I have faith that my friend is my friend. It is possible that all his motives are ulterior. It is possible that what he is secretly drawn to is not me but my wife or my money. But there's something about the way he looks me in the eye, about the way we can talk to each other without pretense and be silent together without embarrassment, that makes me willing to put my life in his hands as I do each time I call him friend.

I can't prove the friendship of my friend. When I experience it, I don't need to prove it. When I don't experience it, no proof will do. If I tried to put his friendship to the test somehow, the test itself would queer the friendship I was testing. so it is with the Goodness of God.

The five so-called proofs for the existence of God will never prove to unfaith that God exists. They are merely five ways of describing the existence of the God you have faith in already.

Almost nothing that makes any real difference can be proved.

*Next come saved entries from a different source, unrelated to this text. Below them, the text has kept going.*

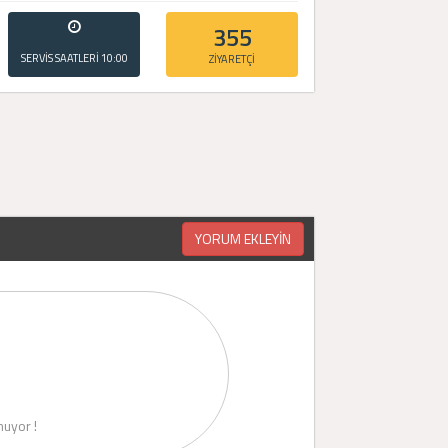
355
SERVİS SAATLERİ
10:00
ZİYARETÇİ
- 20:00
YORUM EKLEYİN
uyor !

I can prove the law of gravity by dropping a shoe out the widow. I can prove that the world is round if I'm clever at that sort of thing - that the radio works, that light travels faster than sound. I cannot prove that life is better than death or love better than hate. I cannot prove the greatness of the great or the beauty of the beautiful. I cannot even prove my own free will; maybe my most heroic act, my truest love, my deepest thought, are all just subtler versions of what happens when the doctor taps my knee with his little rubber hammer and my foot jumps.

Faith can't prove a damned thing. Or a blessed thing either.


- Frederick Buechner, Wishful Thinking: A Seeker's ABC

Word

In Hebrew the term dabar means both "word" and "deed." Thus to say something is to do something. I love you. I hate you. I forgive you. I am afraid. Who knows what such words do but whatever it is, it can never be undone. Something that lay hidden in the heart is irrevocably released through speech into time, is given substance and tossed like a stone into the pool of history, where the concentric rings lap out endlessly.

Words are power, essentially the power of creation. By my words I both discover and create who I am. By my words I elicit a word from you. Through our converse we create each other.

When God said, "Let there be light," there was light where before there was only darkness. Then I say I love you, there is love where before there was only ambiguous silence. In a sense I do not love you first and then speak it, but only by speaking it give it reality.